Marcello Massimini, a neurophysiologist at the University of Milan, explains in Scientific American this “manic blur” of sleep deprivation is because the brain becomes more active without sleep. “It’s compensation for exhaustion,” Guarino told the magazine. “When we exhaust our brains or bodies, our natural reaction of our bodies is to do what it needs to do to continue to function properly. It’s similar to an adrenaline rush that’s intended to keep the body and brain going — a survival mode of sorts that is triggered by delirium.”

No Life

“Everything you gain in life comes at a hefty price,” says Kapoor. “Soon I realized what I was missing out on and how all the success I achieved came at the expense of my personal life and time ideally reserved for my family and friends. I learned the hard way that no matter how hard you try, following a regimen and taking care of your health is instrumental.”

Kapoor “pledged to re-shift” the way he works, and says he now “gets at least six hours of sleep, doesn’t skip meals and starts the day with a rapid 15-minute ‘stretch session.’”

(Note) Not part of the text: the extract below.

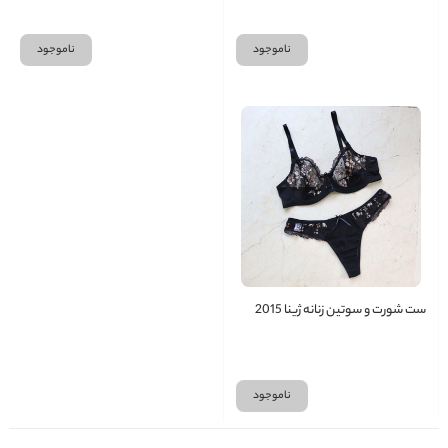
ناموجود
ناموجود
ست شورت و سوتین زنانه ژینا 2015
ناموجود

The six hours of sleep and meal breaks is a far cry from working nonstop 9 a.m. to 2 a.m., but it will pay off in the end. A study published in Industrial and Labor Relations Review in July found that, after studying a random sample of 51,895 employees, “Even with discretion, work intensity generally is a stronger predictor of unfavorable outcomes than overtime work.” Some of those outcomes, per Guarino, “Cognitive decline, difficulty concentrating, communication issues, anger outbursts, fatigue, muscle tension and painful side effects like headaches, body aches, stomach issues, ulcers and acid reflux.”

In short, stop working so goddamn hard. Sitting more than eight hours a day at the office is already ruining your ass; any longer than that, and you’re seriously putting your mental and physical health at risk.

But if you’re so blinded by the job that a serious dip in your own health won’t convince you to ease up, remember that the erratic behavior all that work inspires is equally bad for your company (you know, the thing you care about more than your own well-being). Here again, we turn to Musk: After a recent bizarre appearance on Joe Rogan’s podcast — no doubt a byproduct of not sleeping, not eating and not having a life (no matter all that news about Grimes) — Telsa’s stock price dropped six percentage points.